The HCPFive: Top News for Healthcare Providers from the Week of 08/17

Welcome to The HCPFive, your go-to roundup for the latest healthcare news and breakthroughs, curated specifically for busy healthcare professionals.

Each week, we highlight 5 key developments or headlines from healthcare that you need to know—whether it's a cutting-edge treatment, regulatory updates, or innovations shaping the future of medicine.

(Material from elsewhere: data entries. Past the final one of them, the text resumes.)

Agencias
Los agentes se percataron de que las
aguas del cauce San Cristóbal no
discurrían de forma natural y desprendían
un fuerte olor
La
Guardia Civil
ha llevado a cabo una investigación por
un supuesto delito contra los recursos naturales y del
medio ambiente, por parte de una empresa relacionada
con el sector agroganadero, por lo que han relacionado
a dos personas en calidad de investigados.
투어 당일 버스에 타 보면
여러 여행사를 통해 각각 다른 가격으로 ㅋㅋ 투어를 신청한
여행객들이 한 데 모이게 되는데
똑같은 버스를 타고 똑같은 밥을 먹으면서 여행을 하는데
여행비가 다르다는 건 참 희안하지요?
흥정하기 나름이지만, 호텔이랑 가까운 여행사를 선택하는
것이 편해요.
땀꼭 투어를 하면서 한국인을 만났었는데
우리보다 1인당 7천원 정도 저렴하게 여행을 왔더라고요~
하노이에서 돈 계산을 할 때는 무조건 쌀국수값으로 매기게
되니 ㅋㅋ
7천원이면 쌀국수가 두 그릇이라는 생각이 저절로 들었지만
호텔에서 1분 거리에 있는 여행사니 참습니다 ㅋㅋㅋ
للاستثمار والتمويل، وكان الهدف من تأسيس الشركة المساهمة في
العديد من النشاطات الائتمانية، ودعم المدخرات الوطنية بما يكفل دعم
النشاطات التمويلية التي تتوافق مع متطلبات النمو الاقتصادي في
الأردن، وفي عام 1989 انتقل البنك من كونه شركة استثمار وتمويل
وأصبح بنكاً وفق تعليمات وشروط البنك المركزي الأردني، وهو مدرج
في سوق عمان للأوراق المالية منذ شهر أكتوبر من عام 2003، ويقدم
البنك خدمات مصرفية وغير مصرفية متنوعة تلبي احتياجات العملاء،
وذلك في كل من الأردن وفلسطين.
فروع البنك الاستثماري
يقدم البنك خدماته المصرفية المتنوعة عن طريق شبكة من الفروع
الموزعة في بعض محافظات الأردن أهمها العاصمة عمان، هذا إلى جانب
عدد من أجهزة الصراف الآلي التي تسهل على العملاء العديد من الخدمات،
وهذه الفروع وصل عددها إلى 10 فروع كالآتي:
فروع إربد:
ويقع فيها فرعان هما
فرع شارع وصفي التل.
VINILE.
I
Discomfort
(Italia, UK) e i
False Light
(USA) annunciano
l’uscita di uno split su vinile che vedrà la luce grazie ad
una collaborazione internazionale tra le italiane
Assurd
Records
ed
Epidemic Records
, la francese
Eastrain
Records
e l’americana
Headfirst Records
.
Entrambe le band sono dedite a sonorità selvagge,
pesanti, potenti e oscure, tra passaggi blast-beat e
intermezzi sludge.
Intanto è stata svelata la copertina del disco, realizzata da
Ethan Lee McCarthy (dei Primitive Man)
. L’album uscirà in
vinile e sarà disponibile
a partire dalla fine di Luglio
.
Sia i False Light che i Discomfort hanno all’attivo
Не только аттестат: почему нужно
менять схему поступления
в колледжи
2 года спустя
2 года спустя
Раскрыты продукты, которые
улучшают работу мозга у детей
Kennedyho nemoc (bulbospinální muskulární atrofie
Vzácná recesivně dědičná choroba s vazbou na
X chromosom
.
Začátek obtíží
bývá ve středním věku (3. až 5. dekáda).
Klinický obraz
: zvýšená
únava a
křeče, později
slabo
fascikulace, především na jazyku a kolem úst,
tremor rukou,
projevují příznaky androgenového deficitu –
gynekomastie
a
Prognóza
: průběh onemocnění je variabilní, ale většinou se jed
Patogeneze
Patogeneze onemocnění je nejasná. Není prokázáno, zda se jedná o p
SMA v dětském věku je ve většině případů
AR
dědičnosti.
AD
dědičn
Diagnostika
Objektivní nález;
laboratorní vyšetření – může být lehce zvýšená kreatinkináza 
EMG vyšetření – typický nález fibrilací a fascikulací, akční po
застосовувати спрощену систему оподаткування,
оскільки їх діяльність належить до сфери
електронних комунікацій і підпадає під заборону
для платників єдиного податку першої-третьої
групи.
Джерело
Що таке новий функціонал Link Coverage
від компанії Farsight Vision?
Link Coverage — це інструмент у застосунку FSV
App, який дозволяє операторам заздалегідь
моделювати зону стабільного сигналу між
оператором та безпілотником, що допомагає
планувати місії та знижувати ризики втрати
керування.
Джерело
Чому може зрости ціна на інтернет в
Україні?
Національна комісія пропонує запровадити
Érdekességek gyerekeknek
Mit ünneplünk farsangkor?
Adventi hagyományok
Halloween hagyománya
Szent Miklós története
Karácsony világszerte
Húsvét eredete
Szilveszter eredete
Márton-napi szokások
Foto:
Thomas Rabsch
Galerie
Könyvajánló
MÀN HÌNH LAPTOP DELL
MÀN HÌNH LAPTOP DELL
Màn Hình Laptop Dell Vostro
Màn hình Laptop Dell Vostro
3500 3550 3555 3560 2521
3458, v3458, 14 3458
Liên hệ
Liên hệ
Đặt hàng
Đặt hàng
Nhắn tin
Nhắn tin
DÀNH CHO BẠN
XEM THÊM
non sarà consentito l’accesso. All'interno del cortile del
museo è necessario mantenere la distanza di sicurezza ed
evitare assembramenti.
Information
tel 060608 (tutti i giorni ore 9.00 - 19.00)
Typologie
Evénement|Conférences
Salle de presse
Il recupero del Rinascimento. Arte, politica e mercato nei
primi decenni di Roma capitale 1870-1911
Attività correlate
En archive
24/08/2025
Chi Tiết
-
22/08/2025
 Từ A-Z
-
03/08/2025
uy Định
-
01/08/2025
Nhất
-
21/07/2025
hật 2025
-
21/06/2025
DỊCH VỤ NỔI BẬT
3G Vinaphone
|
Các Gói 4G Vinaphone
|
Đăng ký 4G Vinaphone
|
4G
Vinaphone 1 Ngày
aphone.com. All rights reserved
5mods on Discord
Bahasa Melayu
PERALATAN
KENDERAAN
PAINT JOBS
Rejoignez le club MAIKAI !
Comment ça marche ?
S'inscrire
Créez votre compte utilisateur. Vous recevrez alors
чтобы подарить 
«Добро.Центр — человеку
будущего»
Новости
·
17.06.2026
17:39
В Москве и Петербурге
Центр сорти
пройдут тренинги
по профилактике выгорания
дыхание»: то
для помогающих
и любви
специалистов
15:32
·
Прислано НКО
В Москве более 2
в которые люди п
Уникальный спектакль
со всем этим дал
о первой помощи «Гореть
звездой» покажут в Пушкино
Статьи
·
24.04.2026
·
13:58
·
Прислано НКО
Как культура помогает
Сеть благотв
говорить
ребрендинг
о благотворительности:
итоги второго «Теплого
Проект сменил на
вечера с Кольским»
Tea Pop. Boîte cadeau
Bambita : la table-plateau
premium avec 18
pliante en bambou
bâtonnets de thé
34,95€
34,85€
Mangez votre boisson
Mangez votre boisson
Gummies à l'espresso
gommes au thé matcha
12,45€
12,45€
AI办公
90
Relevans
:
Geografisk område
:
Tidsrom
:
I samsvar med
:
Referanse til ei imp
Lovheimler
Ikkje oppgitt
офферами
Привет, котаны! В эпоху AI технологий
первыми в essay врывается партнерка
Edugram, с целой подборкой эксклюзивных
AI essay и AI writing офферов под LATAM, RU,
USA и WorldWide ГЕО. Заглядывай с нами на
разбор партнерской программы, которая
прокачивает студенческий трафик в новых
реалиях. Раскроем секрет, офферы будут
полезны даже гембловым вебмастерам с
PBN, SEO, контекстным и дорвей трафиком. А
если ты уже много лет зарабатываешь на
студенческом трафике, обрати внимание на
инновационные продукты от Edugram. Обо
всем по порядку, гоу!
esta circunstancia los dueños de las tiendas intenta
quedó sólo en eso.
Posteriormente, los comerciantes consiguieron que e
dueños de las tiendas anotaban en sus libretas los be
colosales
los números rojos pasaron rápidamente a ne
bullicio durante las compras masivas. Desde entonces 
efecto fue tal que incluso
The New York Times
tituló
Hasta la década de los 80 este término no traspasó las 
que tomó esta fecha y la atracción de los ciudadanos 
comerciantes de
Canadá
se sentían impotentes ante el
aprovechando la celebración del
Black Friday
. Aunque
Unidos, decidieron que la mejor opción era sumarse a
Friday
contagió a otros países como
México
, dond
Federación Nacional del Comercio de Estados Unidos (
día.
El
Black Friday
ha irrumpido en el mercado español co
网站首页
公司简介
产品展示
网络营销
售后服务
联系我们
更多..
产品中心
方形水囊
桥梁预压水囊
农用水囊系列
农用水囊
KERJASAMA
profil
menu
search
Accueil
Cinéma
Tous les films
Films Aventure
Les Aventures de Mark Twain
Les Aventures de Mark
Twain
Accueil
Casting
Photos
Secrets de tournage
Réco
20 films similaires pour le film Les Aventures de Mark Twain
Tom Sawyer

This week's top stories include the US Food and Drug Administration (FDA) approval of Ionis Pharmaceuticals’ donidalorsen (DAWNZERA) for hereditary angioedema (HAE) attack prevention, Orphan Drug Designation granted to Crinetics Pharmaceuticals’ atumelnant for the treatment of congenital adrenal hyperplasia, real-world data on semaglutide’s impact on healthcare resource utilization in the context of heart failure, phase 2 data for RE104 in postpartum depression, and research suggesting a link between metabolic syndrome and Parkinson’s disease risk.

With The HCPFive, you'll get the essential takeaways to stay informed and ahead of the curve. Here’s your quick dive into the top stories for the week of August 17, 2025—let’s jump in!

FDA Approves Donidalorsen to Prevent Hereditary Angioedema Attacks

On August 21, 2025, the FDA approved Ionis Pharmaceuticals’ donidalorsen (DAWNZERA), an RNA-targeted medicine, to prevent HAE attacks in adults and children aged 12 years or older. The decision follows an Orphan Drug Designation in 2023 and is supported by pivotal data from the phase 3 OASIS-HAE and OASISplus trials, along with findings from the ongoing phase 2 OLE trial.

FDA Grants Atumelnant Orphan Drug Designation for Congenital Adrenal Hyperplasia

On August 21, 2025, the FDA granted Orphan Drug Designation to Crinetics Pharmaceuticals’ atumelnant, an investigative treatment for congenital adrenal hyperplasia, based on positive topline results from the phase 2 TouCAHn trial demonstrating rapid, substantial, and sustained reductions in key biomarkers across all doses, including up to an 80% mean reduction in androstenedione.

Semaglutide Reduces Medical Costs, Healthcare Resource Utilization in Heart Failure

Findings from a real-world analysis of Komodo Healthcare Map data suggest use of semaglutide 2.4 mg incurs lower medical costs and inpatient resource utilization among patients with overweight or obesity and heart failure compared with those who did not receive the GLP-1 receptor agonist. Specifically, semaglutide treatment was associated with 28% lower all-cause medical costs, 55% lower inpatient hospitalization costs, and 42% lower inpatient visit rate, a key driver of the lower costs observed with semaglutide.

RE104 Reduces Postpartum Depression Symptoms by Day 7 in Phase 2 RECONNECT

On August 19, 2025, Reunion Neuroscience announced the phase 2 RECONNECT trial met its primary endpoint, with RE104 providing a significant reduction in the Montgomery-Åsberg Depression Rating Scale (MADRS) from baseline to day 7 in patients with postpartum depression.

“Despite its prevalence and severity, current treatment options for PPD remain limited and are often slow-acting and burdensome, leaving many new mothers without timely, effective care,” said lead investigator Anita H. Clayton, MD, Wilford W. Spradlin Professor and Chair of Psychiatry and Neurobehavioral Sciences at the University of Virginia School of Medicine, in a statement.

Dyslipidemia, Other Metabolic Syndrome Factors May Raise Parkinson’s Disease Risk

A larger waistline and higher blood pressure, among other factors connected to metabolic syndrome, may be associated with an increased risk of Parkinson disease, according to findings from a recent study. After adjusting for age, smoking status, physical activity and genes that increase the risk of Parkinson disease, investigators found people with metabolic syndrome were about 40% more likely to develop Parkinson’s disease than those without the syndrome.